Habertürk
    Takipde Kalın!
      Günlük gelişmeleri takip edebilmek için habertürk uygulamasını indirin

        FED’in faiz artırımını küresel piyasalar ilk kez pozitif karşıladı. Çünkü FED’in bu yıl üç faiz artışı yapacağı fiyatlanmıştı. Fiyatlandığı gibi bir durum ortaya çıkınca ABD faizileri düştü, dolar geriledi, borsalar yükseldi.

        - Dün ise Chicago FED Başkanı Charles Evens pişmiş aşa su katarcasına “2017’de görünüme bağlı olarak üçten fazla veya az faiz artırımı olabilir” dedi. Burada her ne kadar az kelimesi geçse de Evens’in beklentileri ekonominin iyi olacağı yönünde, dolayısıyla kastettiğinin artırım olduğu anlaşılıyor.

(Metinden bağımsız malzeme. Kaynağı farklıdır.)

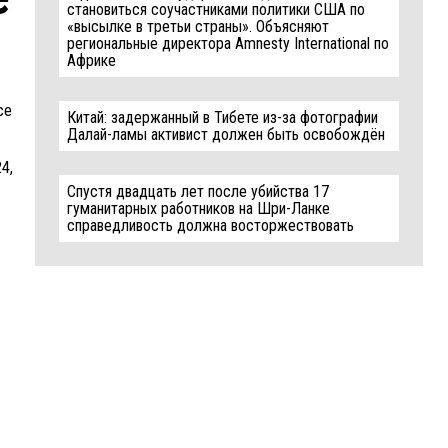
становиться соучастниками политики США по
«высылке в третьи страны». Объясняют
региональные директора Amnesty International по
Африке
ce
Китай: задержанный в Тибете из-за фотографии
Далай-ламы активист должен быть освобождён
24,
Спустя двадцать лет после убийства 17
гуманитарных работников на Шри-Ланке
справедливость должна восторжествовать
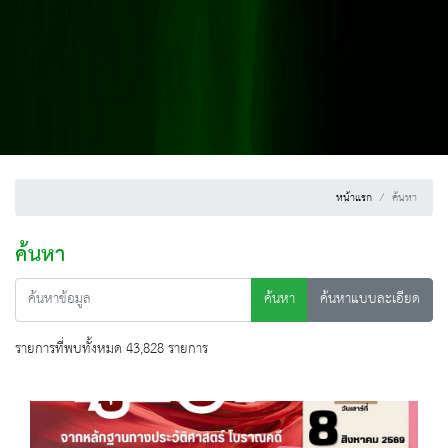
หน้าแรก
ค้นหา
ค้นหา
ค้นหา
ค้นหาแบบละเอียด
รายการที่พบทั้งหมด 43,828 รายการ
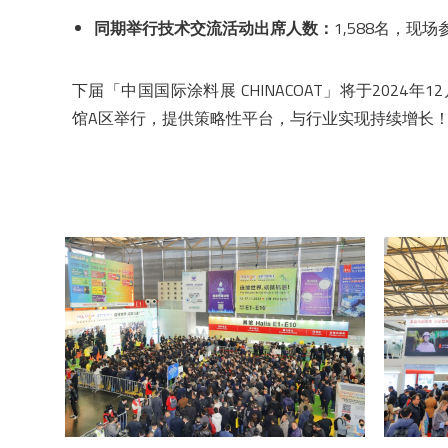
同期举行技术交流活动出席人数：
1,588名，现
下届「中国国际涂料展 CHINACOAT」将于2024
馆A区举行，提供策略性平台，与行业实现持续增长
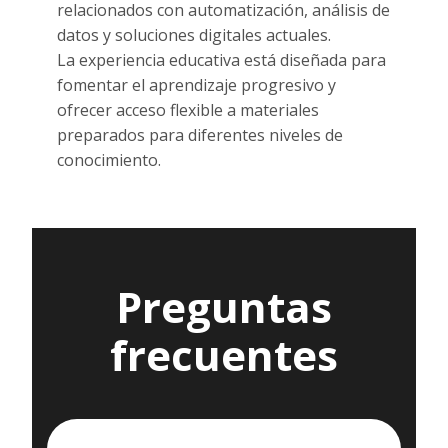
relacionados con automatización, análisis de
datos y soluciones digitales actuales.
La experiencia educativa está diseñada para
fomentar el aprendizaje progresivo y
ofrecer acceso flexible a materiales
preparados para diferentes niveles de
conocimiento.
Preguntas
frecuentes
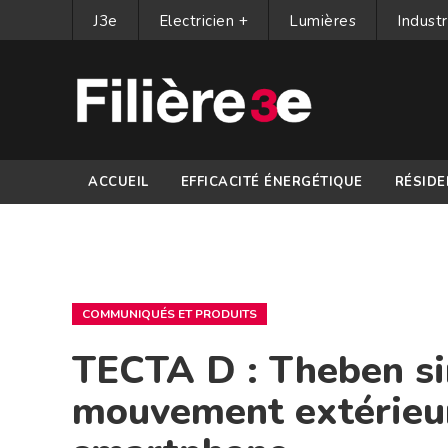
J3e
Electricien +
Lumières
Industr
ACCUEIL
EFFICACITÉ ÉNERGÉTIQUE
RÉSIDE
PARTENAIRES
COMMUNIQUÉS ET PRODUITS
TECTA D : Theben sim
mouvement extérieur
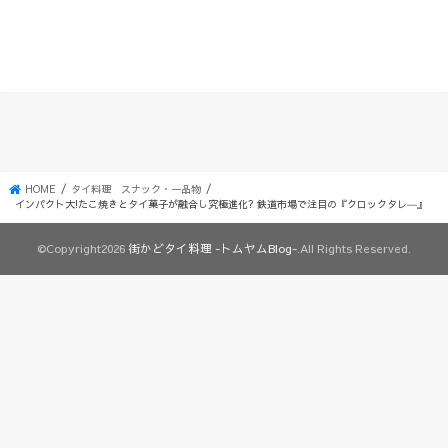
HOME
タイ料理 スナック・一品物
インパクト大!たこ焼きとタイ菓子が融合し究極進化? 鉄道市場で注目の『クロックタレ―』
©Copyright2026
街かどタイ料理 -トムヤムBlog-
.All Rights Reserved.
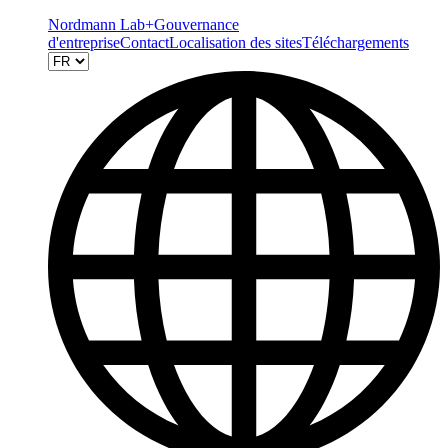
Nordmann Lab+
Gouvernance
d'entreprise
Contact
Localisation des sites
Téléchargements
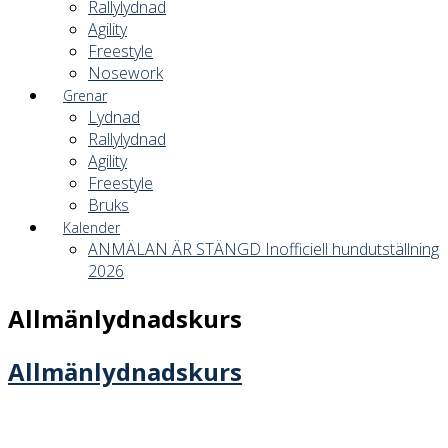
Rallylydnad
Agility
Freestyle
Nosework
Grenar
Lydnad
Rallylydnad
Agility
Freestyle
Bruks
Kalender
ANMÄLAN ÄR STÄNGD Inofficiell hundutställning
2026
Allmänlydnadskurs
Allmänlydnadskurs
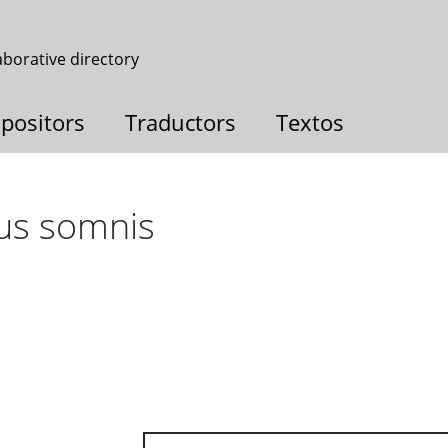
aborative directory
positors
Traductors
Textos
eus somnis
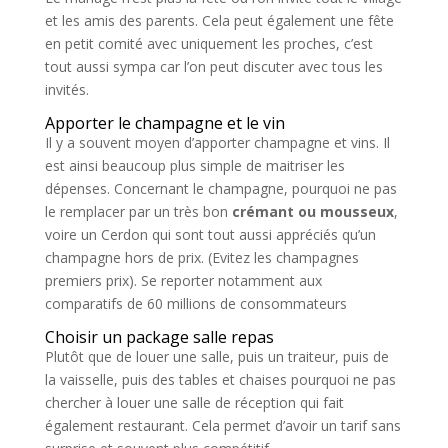
et les amis des parents. Cela peut également une fête
en petit comité avec uniquement les proches, c’est
tout aussi sympa car l’on peut discuter avec tous les
invités.
Apporter le champagne et le vin
Il y a souvent moyen d’apporter champagne et vins. Il
est ainsi beaucoup plus simple de maitriser les
dépenses. Concernant le champagne, pourquoi ne pas
le remplacer par un très bon
crémant ou mousseux
,
voire un Cerdon qui sont tout aussi appréciés qu’un
champagne hors de prix. (Evitez les champagnes
premiers prix). Se reporter notamment aux
comparatifs de 60 millions de consommateurs
Choisir un package salle repas
Plutôt que de louer une salle, puis un traiteur, puis de
la vaisselle, puis des tables et chaises pourquoi ne pas
chercher à louer une salle de réception qui fait
également restaurant. Cela permet d’avoir un tarif sans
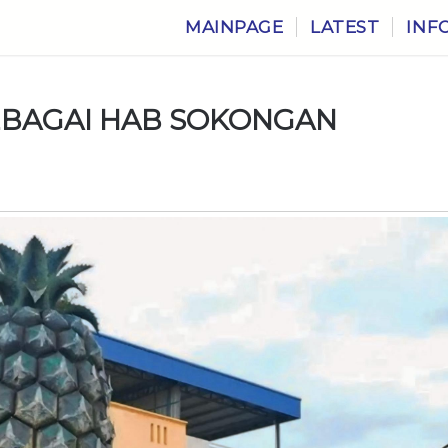
MAINPAGE
LATEST
INF
EBAGAI HAB SOKONGAN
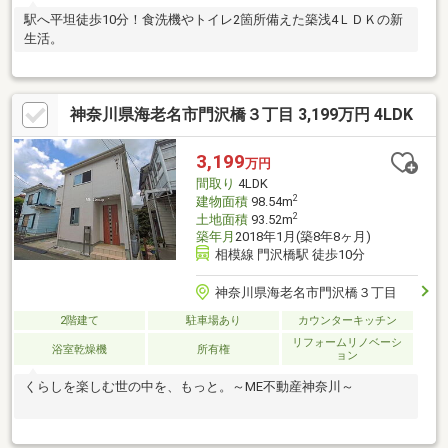
駅へ平坦徒歩10分！食洗機やトイレ2箇所備えた築浅4ＬＤＫの新
生活。
神奈川県海老名市門沢橋３丁目 3,199万円 4LDK
3,199
万円
間取り
4LDK
2
建物面積
98.54m
2
土地面積
93.52m
築年月
2018年1月(築8年8ヶ月)
相模線 門沢橋駅 徒歩10分
神奈川県海老名市門沢橋３丁目
2階建て
駐車場あり
カウンターキッチン
リフォームリノベーシ
浴室乾燥機
所有権
ョン
くらしを楽しむ世の中を、もっと。～ME不動産神奈川～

        - Zaten geçen haftanın önemli tartışması FED’in nasıl olup da 2017’yi üç faiz artırımı ile geçeceğiydi. Çünkü ilk artırım martta yapıldığına göre, geride 6 toplantı daha var. Aralıktan sonra ocak ayını atlayıp martta artırım yaptığı gibi, bir toplantıyı pas geçip birinde faiz artıracaksa geriye 14 Haziran, 20 Eylül ve 13 Aralık toplantıları kalıyor. Birinde artırım yapmasa kötüye gidiş diye algılanacak ve piyasaları olumsuz etkileyecek.

        - Ancak her basın toplantılı tarihte artırım yapsa 2017 için 4 artırım demek. Otomatik olarak arkasından 2018 yılında da 4 faiz artırımı gündeme gelecek. FED faizi 2018 sonunda yüzde 3’e çıkacak. Böyle bir artırım fiyatlaması ise zayıf. 2017’de 4 faiz artırımı da fiyatların içinde yok ama olasılığı bayağı yüksek.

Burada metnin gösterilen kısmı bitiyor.